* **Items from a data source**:

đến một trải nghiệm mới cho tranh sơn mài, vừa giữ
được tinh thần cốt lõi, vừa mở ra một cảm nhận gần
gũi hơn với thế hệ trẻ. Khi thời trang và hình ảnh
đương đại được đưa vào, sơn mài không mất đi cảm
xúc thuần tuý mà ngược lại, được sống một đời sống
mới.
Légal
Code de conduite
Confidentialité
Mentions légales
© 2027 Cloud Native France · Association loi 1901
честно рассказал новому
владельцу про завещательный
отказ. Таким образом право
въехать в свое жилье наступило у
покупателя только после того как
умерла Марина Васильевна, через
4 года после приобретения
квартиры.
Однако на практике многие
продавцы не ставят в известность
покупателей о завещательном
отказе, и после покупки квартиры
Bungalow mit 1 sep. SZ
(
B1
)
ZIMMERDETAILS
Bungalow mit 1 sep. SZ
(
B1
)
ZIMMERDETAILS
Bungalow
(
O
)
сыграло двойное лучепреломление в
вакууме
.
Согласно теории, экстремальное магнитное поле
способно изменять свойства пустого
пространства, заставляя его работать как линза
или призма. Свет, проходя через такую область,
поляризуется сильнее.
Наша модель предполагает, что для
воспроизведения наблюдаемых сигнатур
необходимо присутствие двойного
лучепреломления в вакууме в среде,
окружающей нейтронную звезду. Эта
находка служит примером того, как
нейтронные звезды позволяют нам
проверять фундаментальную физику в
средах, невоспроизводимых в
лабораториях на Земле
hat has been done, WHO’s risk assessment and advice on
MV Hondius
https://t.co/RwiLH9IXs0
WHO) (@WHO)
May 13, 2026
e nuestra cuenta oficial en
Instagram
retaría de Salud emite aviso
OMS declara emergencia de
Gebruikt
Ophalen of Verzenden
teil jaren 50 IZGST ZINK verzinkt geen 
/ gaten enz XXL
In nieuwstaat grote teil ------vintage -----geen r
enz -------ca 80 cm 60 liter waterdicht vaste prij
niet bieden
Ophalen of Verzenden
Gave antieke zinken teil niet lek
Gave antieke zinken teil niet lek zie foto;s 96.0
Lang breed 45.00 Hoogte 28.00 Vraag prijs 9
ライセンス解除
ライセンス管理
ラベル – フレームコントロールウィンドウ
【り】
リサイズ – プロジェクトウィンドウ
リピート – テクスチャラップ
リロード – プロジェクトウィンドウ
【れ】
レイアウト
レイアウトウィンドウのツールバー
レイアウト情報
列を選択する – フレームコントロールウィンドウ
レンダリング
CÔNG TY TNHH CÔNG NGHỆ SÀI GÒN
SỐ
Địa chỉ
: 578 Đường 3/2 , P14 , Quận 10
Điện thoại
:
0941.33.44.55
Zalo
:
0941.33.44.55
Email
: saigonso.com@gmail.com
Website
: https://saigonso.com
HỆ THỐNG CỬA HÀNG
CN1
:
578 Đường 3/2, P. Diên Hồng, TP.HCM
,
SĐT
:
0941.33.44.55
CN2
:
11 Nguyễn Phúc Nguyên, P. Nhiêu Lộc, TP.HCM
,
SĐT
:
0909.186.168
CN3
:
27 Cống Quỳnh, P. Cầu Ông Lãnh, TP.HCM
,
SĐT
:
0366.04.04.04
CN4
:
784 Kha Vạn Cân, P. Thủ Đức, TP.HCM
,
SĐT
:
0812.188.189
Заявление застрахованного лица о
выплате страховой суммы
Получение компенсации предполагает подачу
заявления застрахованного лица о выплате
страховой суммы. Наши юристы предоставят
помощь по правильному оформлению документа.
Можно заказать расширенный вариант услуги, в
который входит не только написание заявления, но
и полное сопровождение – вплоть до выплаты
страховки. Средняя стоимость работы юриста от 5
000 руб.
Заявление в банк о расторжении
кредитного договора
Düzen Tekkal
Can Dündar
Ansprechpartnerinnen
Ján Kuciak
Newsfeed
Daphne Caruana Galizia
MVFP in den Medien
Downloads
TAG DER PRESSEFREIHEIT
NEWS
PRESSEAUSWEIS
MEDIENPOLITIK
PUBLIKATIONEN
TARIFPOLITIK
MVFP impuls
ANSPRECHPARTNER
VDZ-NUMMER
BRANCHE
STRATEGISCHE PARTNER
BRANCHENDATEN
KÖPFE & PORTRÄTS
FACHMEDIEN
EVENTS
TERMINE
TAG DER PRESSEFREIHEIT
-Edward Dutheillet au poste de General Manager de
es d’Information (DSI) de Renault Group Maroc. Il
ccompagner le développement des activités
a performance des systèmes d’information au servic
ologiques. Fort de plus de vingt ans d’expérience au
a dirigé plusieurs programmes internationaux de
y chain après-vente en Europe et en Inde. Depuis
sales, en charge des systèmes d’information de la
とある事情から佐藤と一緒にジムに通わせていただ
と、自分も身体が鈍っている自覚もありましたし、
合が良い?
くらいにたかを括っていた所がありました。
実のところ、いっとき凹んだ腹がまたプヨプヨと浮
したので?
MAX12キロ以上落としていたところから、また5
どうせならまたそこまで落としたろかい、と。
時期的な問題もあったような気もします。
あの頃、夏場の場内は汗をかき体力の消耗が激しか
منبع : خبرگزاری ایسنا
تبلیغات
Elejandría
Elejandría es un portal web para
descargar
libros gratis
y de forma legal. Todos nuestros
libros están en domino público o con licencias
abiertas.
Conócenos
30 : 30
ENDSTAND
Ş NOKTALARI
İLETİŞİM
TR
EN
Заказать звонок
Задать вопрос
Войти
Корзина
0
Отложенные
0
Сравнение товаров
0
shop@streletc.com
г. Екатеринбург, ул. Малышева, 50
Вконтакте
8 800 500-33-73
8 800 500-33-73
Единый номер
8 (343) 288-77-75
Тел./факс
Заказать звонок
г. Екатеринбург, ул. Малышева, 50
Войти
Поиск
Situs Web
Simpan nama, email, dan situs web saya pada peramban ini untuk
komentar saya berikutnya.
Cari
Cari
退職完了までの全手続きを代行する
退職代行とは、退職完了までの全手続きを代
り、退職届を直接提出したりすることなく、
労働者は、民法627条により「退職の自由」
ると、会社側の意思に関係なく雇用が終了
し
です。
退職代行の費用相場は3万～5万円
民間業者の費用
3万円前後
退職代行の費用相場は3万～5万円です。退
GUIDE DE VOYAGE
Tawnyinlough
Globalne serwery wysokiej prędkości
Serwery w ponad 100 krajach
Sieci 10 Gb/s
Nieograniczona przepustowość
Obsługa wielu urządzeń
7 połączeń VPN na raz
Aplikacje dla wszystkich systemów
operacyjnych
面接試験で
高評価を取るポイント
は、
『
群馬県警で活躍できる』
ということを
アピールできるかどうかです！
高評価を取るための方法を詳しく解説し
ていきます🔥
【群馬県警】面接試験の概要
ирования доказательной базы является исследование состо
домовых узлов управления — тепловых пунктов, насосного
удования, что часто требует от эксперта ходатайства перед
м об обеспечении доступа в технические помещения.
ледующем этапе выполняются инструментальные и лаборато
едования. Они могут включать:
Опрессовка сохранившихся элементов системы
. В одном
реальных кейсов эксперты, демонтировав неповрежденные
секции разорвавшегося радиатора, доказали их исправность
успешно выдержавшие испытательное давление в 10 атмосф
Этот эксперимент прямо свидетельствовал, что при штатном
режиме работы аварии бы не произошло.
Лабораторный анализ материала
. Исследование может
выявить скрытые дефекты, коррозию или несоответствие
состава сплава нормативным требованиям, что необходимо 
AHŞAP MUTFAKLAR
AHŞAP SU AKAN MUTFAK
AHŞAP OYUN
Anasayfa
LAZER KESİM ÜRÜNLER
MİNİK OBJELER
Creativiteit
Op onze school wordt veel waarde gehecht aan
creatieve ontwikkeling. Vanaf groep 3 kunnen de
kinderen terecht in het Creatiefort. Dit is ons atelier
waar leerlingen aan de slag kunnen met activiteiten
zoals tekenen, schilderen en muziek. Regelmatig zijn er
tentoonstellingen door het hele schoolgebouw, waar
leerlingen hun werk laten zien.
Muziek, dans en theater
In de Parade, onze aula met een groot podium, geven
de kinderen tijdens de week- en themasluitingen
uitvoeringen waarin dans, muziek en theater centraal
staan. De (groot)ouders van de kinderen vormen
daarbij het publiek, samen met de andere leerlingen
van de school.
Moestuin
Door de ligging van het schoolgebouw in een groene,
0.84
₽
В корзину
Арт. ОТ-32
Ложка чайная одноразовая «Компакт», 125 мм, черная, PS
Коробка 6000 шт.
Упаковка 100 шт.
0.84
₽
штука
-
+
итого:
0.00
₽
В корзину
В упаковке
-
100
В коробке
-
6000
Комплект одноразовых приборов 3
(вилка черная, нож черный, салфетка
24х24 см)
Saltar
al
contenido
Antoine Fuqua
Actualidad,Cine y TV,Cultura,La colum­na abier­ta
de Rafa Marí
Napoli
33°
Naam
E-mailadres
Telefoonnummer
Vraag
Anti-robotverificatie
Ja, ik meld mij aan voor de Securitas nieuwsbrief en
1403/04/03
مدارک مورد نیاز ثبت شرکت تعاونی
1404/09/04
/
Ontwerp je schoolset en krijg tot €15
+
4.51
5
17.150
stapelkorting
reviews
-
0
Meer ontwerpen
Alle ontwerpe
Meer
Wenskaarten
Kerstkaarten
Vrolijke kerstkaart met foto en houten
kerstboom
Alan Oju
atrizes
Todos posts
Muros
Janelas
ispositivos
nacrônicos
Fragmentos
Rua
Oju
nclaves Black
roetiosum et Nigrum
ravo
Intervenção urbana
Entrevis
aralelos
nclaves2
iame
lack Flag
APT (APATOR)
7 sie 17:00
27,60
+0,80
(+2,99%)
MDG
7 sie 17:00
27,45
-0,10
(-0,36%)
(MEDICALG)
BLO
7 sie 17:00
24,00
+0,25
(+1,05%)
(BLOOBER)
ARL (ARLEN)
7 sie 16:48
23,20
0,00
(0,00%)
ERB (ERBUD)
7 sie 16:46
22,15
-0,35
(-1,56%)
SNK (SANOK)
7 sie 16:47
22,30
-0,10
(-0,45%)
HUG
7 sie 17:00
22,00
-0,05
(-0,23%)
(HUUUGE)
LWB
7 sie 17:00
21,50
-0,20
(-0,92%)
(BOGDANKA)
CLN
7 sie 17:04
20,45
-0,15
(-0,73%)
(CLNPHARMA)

* **YOUR ASSIGNMENT**:
From the first line of the entries above to the line with "лучепреломления в вакууме", please return every line exactly, keeping both ends.

* **ANSWER SPACE**:
đến một trải nghiệm mới cho tranh sơn mài, vừa giữ
được tinh thần cốt lõi, vừa mở ra một cảm nhận gần
gũi hơn với thế hệ trẻ. Khi thời trang và hình ảnh
đương đại được đưa vào, sơn mài không mất đi cảm
xúc thuần tuý mà ngược lại, được sống một đời sống
mới.
Légal
Code de conduite
Confidentialité
Mentions légales
© 2027 Cloud Native France · Association loi 1901
честно рассказал новому
владельцу про завещательный
отказ. Таким образом право
въехать в свое жилье наступило у
покупателя только после того как
умерла Марина Васильевна, через
4 года после приобретения
квартиры.
Однако на практике многие
продавцы не ставят в известность
покупателей о завещательном
отказе, и после покупки квартиры
Bungalow mit 1 sep. SZ
(
B1
)
ZIMMERDETAILS
Bungalow mit 1 sep. SZ
(
B1
)
ZIMMERDETAILS
Bungalow
(
O
)
сыграло двойное лучепреломление в
вакууме
.
Согласно теории, экстремальное магнитное поле
способно изменять свойства пустого
пространства, заставляя его работать как линза
или призма. Свет, проходя через такую область,
поляризуется сильнее.
Наша модель предполагает, что для
воспроизведения наблюдаемых сигнатур
необходимо присутствие двойного
лучепреломления в вакууме в среде,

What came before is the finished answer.